Northcutt began collecting fossils at the college site in 1988 with permission. Then in 2009, he found some fossils in a group that placed him in the paleobotany books.

 “I came across a specimen different from any I’d ever seen before,” said Northcutt, who was speaking at the Platte Land Trust annual gathering held at the Weatherby Lake Community Center.

The land trust is dedicated to preserving green space with native plants, animals and scenery that evolved over millions of years, only to be whittled down sharply amidst suburban development during the last 70 years, but especially in the last few decades. Visit www.plattelandtrust.com if you want to get involved with a progressive volunteer movement.
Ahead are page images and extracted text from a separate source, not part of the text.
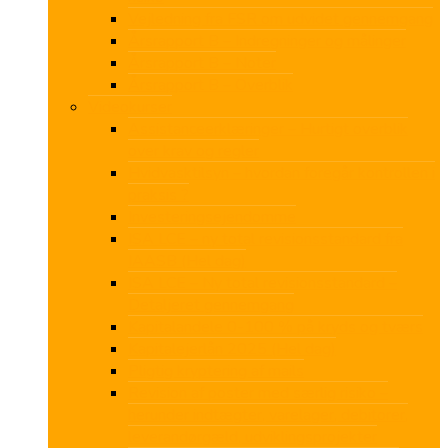
Vejledning fra FSR om udvidet gennemgang
Årsrapport B – Indregninger og målinger
Årsrapport B – Noter
Årsrapport B – Overblik
Videokurser
Assistanceerklæringer – Hurtigt overblik
over krav og regler
Hvidvasktilsyn – hvordan foregår kontrollen i
praksis ?
Investeringsejendomme
ISA LCE – ny total revisionsstandard fra
IAASB (Hel dag)
ISA LCE – Ny total revisionsstandard –
Detaljeret gennemgang
Kapitalandele 0-100 % på kryds og tværs
Kapitalejerlån 2025 (Hel dag)
Pligtig kryptering af mails
Revision af poster med særlig risiko –
herunder indtægter, varelager, debitorer,
leverandørgæld, udviklingsprojekter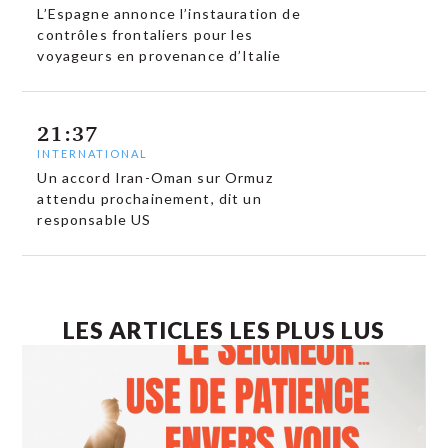
L’Espagne annonce l’instauration de
contrôles frontaliers pour les
voyageurs en provenance d’Italie
21:37
INTERNATIONAL
Un accord Iran-Oman sur Ormuz
attendu prochainement, dit un
responsable US
LES ARTICLES LES PLUS LUS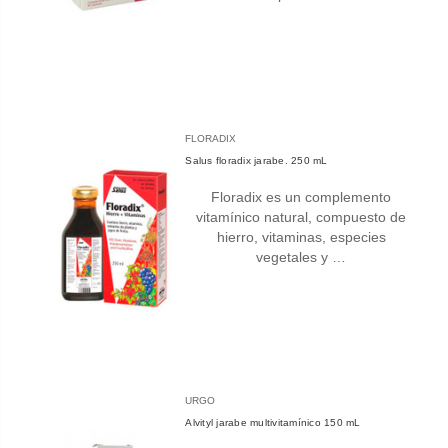
FLORADIX
Salus floradix jarabe. 250 mL
Floradix es un complemento
vitamínico natural, compuesto de
hierro, vitaminas, especies
vegetales y …
URGO
Alvityl jarabe multivitamínico 150 mL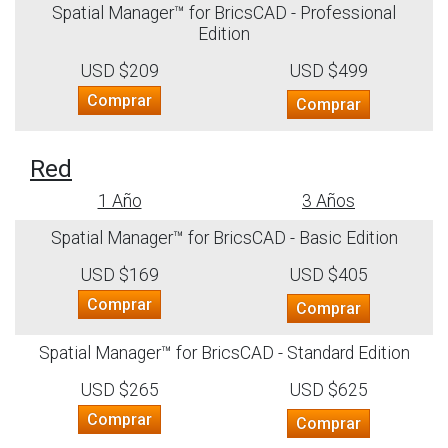
Spatial Manager™ for BricsCAD - Professional
Edition
USD $209
USD $499
Comprar
Comprar
Red
1 Año
3 Años
Spatial Manager™ for BricsCAD - Basic Edition
USD $169
USD $405
Comprar
Comprar
Spatial Manager™ for BricsCAD - Standard Edition
USD $265
USD $625
Comprar
Comprar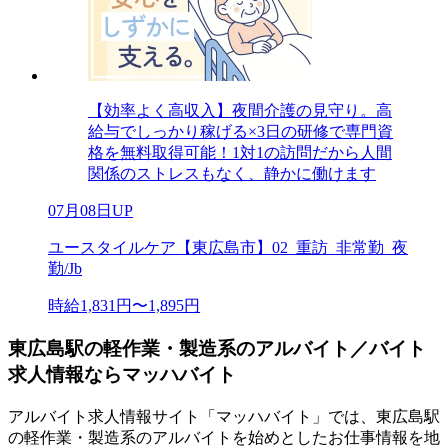
【効率よく高収入】夜間介護の見守り。高
給与でしっかり稼げる×3日の研修で専門資
格を無料取得可能！1対1の訪問だから人間
関係のストレスもなく、静かに働けます
07月08日UP
ユースタイルケア【東広島市】02_重訪_非常勤_夜
勤/Jb
時給1,831円〜1,895円
東広島駅の軽作業・製造系のアルバイト／バイト
求人情報ならマッハバイト
アルバイト求人情報サイト「マッハバイト」では、東広島駅
の軽作業・製造系のアルバイトを始めとしたお仕事情報を地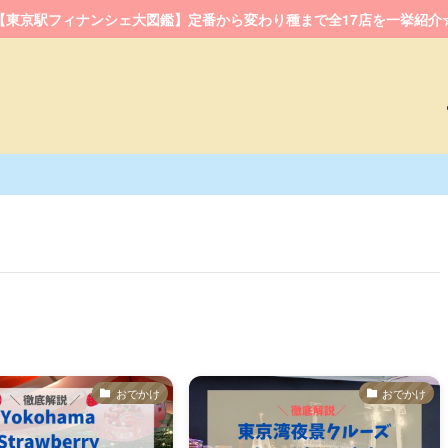
【東京駅フィナンシェ大図鑑】定番から変わり種まで全17店を一挙紹介
おでかけ
おでかけ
Northcutt himself is one of those motivated hobbyists that push the world forward along with the professionals, a paleontologist volunteer for science. He once had in his possession a rare group of plant fossils that he wound up turning back to the care of the Kansas University Natural History Museum.

Those ties came in handy when he crumbled some stone from the Parkville site and found an unusual fossil in his hands.

Northcutt held a seed fern, a plant with pollen organs on leaves that resemble seeds, but he also held a fossil with remarkable detail, one unlike any he had ever seen in his studies. So he contacted his friends in academia. They’d never seen one like it, either, and marveled at its detail.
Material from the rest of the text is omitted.